> **PROBLEM TO WORK ON**
Here is a block of records. Copy every line in it that includes "cloud".

> **INPUT DATA**
--- --- ---

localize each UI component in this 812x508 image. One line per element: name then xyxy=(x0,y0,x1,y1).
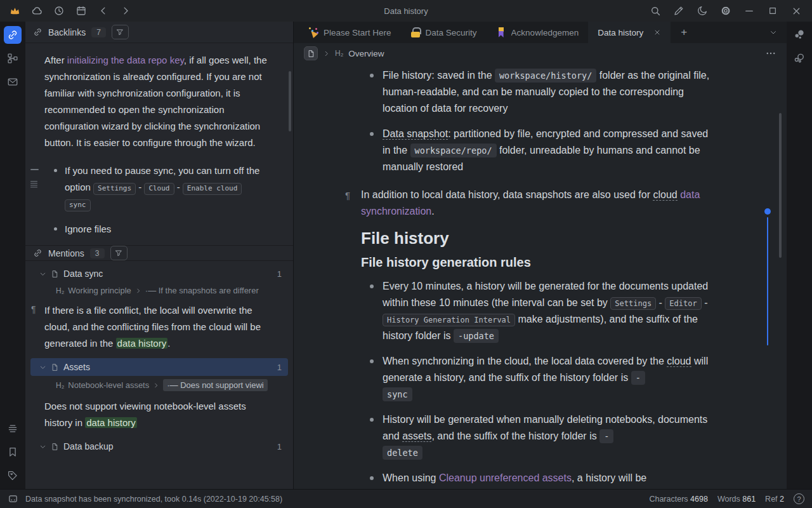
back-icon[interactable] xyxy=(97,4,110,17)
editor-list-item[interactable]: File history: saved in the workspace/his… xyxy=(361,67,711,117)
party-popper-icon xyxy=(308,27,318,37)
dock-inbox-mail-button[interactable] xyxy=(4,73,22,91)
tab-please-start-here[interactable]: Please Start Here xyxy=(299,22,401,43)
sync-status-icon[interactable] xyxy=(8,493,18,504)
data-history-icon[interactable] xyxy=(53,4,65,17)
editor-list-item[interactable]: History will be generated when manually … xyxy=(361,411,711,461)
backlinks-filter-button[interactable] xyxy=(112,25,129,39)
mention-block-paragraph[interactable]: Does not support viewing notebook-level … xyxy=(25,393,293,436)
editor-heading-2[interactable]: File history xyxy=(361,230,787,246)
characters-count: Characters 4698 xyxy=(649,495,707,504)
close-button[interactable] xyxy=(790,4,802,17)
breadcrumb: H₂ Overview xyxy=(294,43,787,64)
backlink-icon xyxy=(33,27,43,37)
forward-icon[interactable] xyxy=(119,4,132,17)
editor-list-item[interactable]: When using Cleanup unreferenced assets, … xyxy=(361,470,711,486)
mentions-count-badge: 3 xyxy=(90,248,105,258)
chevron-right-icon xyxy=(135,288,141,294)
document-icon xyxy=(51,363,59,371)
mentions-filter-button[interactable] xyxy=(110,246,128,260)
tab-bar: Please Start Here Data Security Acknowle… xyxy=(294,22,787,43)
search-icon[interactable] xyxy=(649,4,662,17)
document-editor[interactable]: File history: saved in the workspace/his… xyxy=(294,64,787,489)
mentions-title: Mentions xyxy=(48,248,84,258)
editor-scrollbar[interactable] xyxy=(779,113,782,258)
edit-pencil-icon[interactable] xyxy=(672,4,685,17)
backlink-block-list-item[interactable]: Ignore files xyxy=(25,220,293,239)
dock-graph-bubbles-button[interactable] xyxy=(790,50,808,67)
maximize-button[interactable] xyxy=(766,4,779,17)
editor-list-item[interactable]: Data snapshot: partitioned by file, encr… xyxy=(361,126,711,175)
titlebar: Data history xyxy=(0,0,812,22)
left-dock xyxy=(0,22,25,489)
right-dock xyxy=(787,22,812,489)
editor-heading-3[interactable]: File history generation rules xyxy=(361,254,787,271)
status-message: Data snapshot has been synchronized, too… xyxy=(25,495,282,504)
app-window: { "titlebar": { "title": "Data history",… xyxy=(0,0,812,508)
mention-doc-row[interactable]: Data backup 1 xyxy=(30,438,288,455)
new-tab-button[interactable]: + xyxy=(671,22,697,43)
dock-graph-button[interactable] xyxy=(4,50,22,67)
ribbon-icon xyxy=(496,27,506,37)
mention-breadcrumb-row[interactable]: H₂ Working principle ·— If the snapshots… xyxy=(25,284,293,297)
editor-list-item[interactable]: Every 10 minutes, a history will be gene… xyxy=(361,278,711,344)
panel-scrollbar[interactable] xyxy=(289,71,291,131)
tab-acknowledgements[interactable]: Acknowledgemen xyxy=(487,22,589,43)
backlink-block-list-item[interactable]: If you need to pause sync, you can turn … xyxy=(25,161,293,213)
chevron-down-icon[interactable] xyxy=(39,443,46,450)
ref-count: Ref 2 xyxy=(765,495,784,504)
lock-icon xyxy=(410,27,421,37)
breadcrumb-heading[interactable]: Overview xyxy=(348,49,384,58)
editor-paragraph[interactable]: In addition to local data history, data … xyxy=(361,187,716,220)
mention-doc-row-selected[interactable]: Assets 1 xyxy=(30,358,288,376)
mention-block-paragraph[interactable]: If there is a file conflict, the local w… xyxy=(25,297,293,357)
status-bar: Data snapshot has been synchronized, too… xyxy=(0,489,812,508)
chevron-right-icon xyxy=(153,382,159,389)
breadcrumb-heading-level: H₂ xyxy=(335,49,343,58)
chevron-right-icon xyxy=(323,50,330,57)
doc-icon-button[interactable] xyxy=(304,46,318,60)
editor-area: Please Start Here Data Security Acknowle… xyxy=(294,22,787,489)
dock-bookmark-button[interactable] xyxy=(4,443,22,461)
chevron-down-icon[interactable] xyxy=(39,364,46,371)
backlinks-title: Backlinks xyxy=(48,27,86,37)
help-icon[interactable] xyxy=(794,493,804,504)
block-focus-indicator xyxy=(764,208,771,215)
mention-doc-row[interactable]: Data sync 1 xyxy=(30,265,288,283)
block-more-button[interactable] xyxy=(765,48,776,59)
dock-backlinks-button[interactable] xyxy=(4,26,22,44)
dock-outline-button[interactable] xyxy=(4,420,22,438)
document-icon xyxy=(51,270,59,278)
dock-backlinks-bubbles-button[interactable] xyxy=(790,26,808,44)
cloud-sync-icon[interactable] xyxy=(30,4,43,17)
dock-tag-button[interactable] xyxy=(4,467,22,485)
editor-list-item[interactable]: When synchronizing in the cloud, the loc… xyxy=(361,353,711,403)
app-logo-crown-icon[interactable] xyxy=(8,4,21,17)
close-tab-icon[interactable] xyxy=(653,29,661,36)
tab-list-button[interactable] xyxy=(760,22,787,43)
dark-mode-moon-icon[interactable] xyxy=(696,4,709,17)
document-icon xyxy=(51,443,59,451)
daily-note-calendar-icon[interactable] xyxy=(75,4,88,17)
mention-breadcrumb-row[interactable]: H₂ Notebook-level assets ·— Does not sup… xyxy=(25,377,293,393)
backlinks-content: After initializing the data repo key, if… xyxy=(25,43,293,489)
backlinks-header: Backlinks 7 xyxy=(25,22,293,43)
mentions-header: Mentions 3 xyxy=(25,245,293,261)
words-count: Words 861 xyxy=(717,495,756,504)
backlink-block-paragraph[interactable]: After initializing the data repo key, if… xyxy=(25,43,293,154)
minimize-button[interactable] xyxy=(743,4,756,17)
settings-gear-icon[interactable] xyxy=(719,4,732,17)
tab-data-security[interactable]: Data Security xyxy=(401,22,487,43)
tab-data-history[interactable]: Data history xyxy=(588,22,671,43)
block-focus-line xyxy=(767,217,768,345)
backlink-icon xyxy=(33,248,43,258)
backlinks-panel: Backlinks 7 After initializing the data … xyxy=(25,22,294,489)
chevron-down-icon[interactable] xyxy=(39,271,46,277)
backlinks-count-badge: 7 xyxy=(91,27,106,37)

--- --- ---

> **TASK ANSWER**
cloud-sync-icon[interactable] xyxy=(30,4,43,17)
editor-list-item[interactable]: When synchronizing in the cloud, the loc… xyxy=(361,353,711,403)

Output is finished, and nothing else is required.